*WHAT NEEDS TO BE DONE*. Everything in the records below must be repeated exactly, except the pictures.
▬▬▬
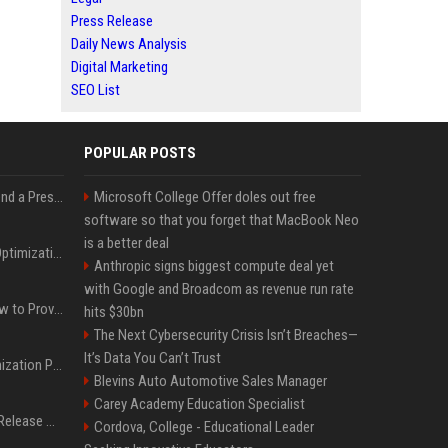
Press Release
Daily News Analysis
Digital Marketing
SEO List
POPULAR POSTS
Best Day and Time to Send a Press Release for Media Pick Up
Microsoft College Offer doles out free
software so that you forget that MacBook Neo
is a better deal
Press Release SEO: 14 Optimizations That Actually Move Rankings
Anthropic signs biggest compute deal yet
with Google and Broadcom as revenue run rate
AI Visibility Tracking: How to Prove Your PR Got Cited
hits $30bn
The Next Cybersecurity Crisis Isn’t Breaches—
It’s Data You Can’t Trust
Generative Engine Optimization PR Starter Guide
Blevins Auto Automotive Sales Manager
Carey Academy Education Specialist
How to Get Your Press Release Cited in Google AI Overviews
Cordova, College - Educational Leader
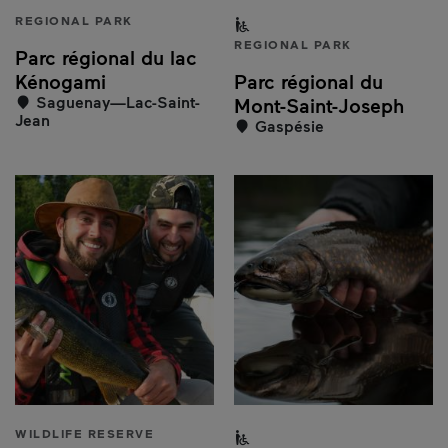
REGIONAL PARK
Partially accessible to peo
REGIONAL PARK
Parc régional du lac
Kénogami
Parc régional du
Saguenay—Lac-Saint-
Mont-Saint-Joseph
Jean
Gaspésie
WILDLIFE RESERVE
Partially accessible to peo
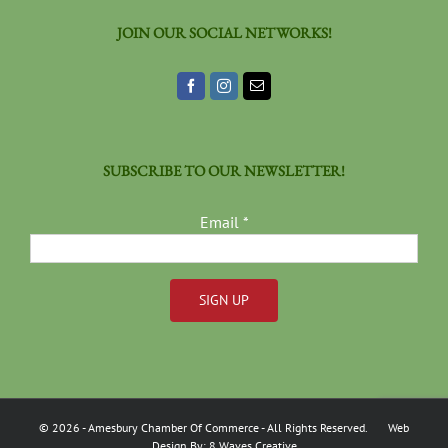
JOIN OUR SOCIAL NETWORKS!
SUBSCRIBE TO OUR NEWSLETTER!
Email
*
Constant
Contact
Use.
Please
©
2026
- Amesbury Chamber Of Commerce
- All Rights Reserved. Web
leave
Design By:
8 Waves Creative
▬▬▬
*RESULT OF THIS EXERCISE*.
Press Release
Daily News Analysis
Digital Marketing
SEO List
POPULAR POSTS
Best Day and Time to Send a Press Release for Media Pick Up
Microsoft College Offer doles out free
software so that you forget that MacBook Neo
is a better deal
Press Release SEO: 14 Optimizations That Actually Move Rankings
Anthropic signs biggest compute deal yet
with Google and Broadcom as revenue run rate
AI Visibility Tracking: How to Prove Your PR Got Cited
hits $30bn
The Next Cybersecurity Crisis Isn’t Breaches—
It’s Data You Can’t Trust
Generative Engine Optimization PR Starter Guide
Blevins Auto Automotive Sales Manager
Carey Academy Education Specialist
How to Get Your Press Release Cited in Google AI Overviews
Cordova, College - Educational Leader
REGIONAL PARK
Partially accessible to peo
REGIONAL PARK
Parc régional du lac
Kénogami
Parc régional du
Saguenay—Lac-Saint-
Mont-Saint-Joseph
Jean
Gaspésie
WILDLIFE RESERVE
Partially accessible to peo
JOIN OUR SOCIAL NETWORKS!
SUBSCRIBE TO OUR NEWSLETTER!
Email
*
Constant
Contact
Use.
Please
©
2026
- Amesbury Chamber Of Commerce
- All Rights Reserved. Web
leave
Design By:
8 Waves Creative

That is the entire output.